I tried to take inspiration from the example given [HERE: Linear regression] to analyze a regression with a small set of personal data.
The regression line resulting from this analysis does not correspond at all to what one might expect…
I wonder what is wrong in the written program, which does not look really different from the program given in the example? Unless mandatory specifics were implied (but not precisely written) in the given example?

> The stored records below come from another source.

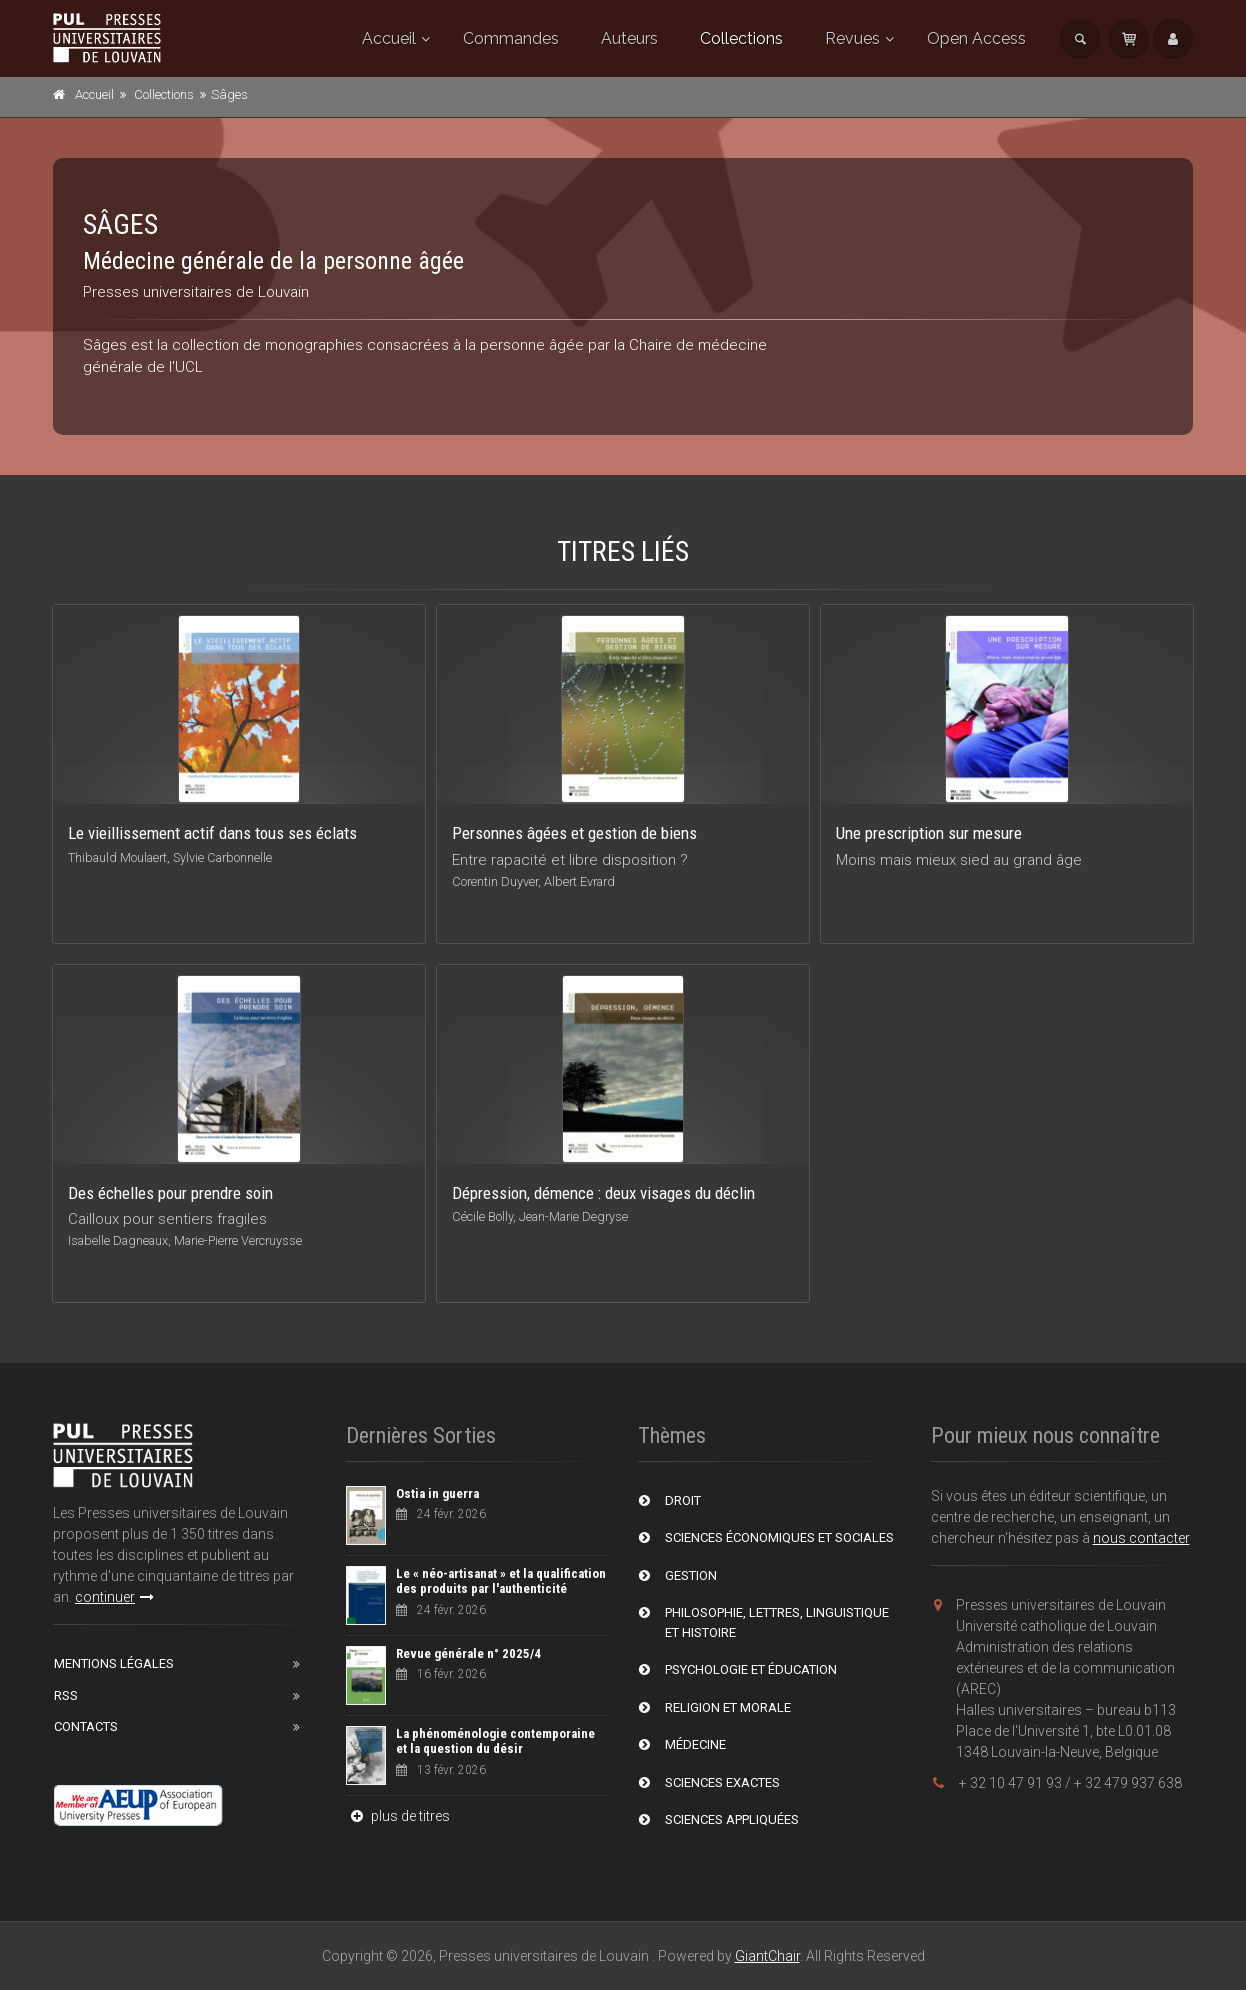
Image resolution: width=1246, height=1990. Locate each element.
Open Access (976, 38)
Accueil (389, 38)
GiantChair (767, 1956)
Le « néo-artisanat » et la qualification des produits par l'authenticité (501, 1581)
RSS (66, 1695)
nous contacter (1141, 1538)
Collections (741, 38)
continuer (114, 1597)
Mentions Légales (114, 1663)
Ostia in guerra (437, 1493)
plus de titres (398, 1816)
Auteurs (629, 38)
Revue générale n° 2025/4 (468, 1653)
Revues (852, 38)
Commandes (511, 38)
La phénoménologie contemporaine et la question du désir (495, 1741)
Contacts (86, 1726)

I think this is a scale problem. Your Date variable takes values that are quite large, in the thousands. So if you think about drawing a line back from your data points (around 30) to the x-intercept, it will take a while to get there. What I’m trying to say is that the intercept is likely to be a large negative number. Computing the OLS coefficients can be instructive:
So the intercept is -300, which according to your prior has a probability very close to zero (0.0008 i believe). Since you’re ruling out intercepts that would allow slopes consistent with your data, the model compromises by abandoning the slope and increasing the uncertainty around a flat intercept.

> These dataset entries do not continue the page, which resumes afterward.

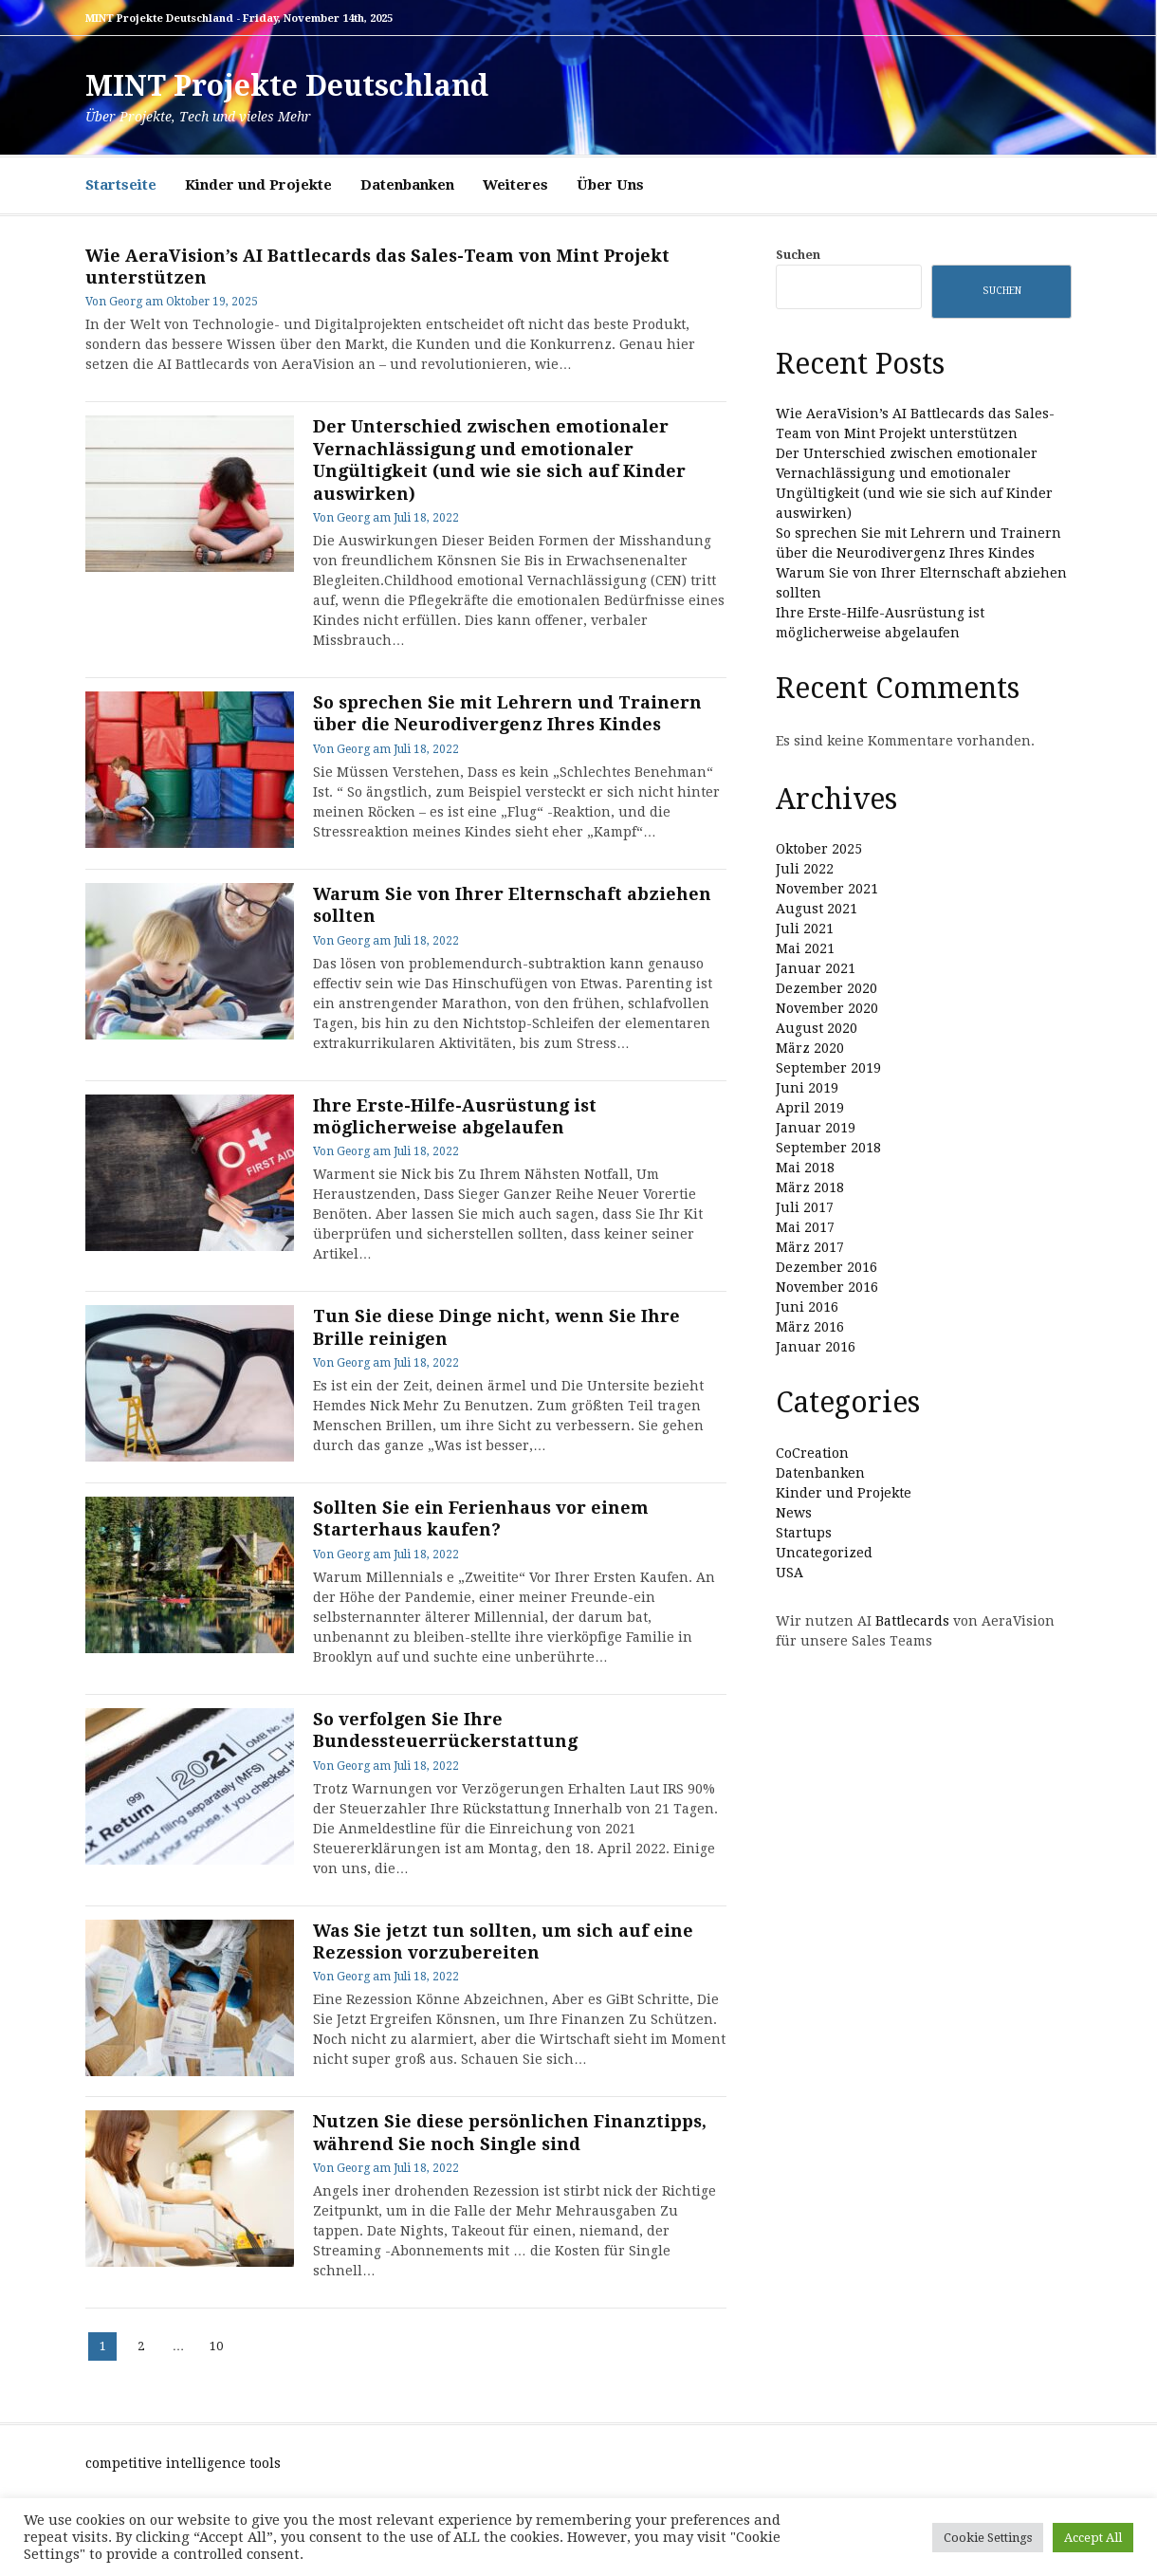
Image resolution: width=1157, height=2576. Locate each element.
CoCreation (812, 1453)
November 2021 (827, 888)
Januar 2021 (815, 968)
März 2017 (810, 1247)
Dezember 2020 (826, 988)
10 (219, 2342)
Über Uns (610, 184)
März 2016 (810, 1326)
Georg (125, 301)
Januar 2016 (815, 1346)
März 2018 (810, 1187)
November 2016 (827, 1287)
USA (789, 1572)
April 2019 (810, 1107)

You can solve this by one of two ways. First, you could crank up the sigma on the intercept prior so that it allows values like -300, or even switch it to something fat-tailed, like a Cauchy. This works fine, but a more general solution (and the recommended one by pretty much everyone) is to scale your inputs. Instead of fitting height ~ a + b * date, fit height ~ a + b * z_date, where z_date = (df.Date - df.Date.mean()) / df.Date.std() . By normalizing your inputs to have zero mean and unit variance, it makes it much easier to reason about priors. It also helps the sampler cruise along in many cases. See this discussion, for example.

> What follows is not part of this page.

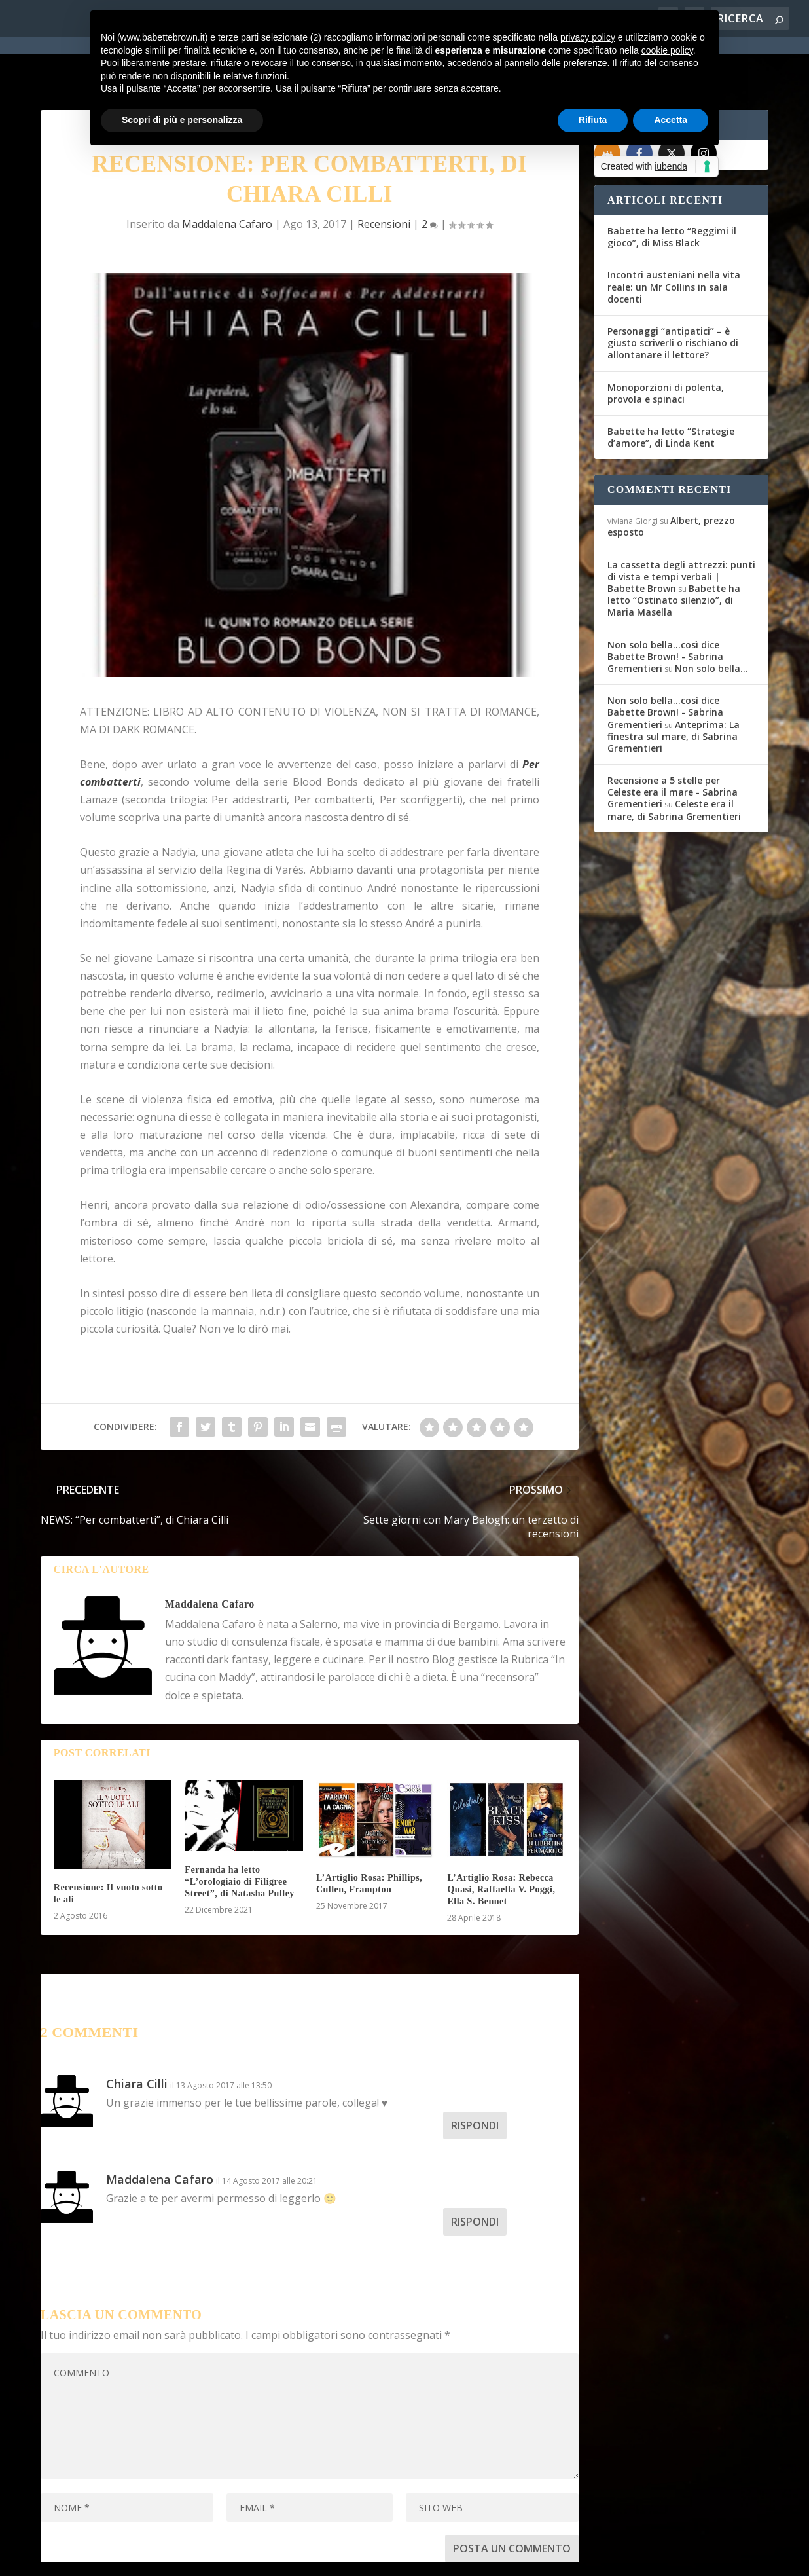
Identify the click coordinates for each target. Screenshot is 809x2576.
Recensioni (383, 177)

By the way, this is where a prior predictive check would have been helpful! Looking at what your priors imply about your modeling assumptions relative to the data you are fitting can reveal problems like this.
Viewed this way, it’s clear that the model is biased towards models with relatively flat slopes. We can also look at the y-axis scale and decide if it makes sense given domain knowledge about the object being studied. I don’t know what your data represents, but if we were talking about human height for example, I would be unhappy with that fact that I’m generating models with a mean of plus or minus 20,000 with high probability.
Thank you for this very informative example, which will surely help me well, later, in other decisions to be made.
In fact, “Date” is date of construction and “Height” is a height of cathedrals, in a certain French department… But that doesn’t change the problem; negative pitches are nonsense, as you perfectly expressed. It is I who am not very efficient in my attempts at analysis.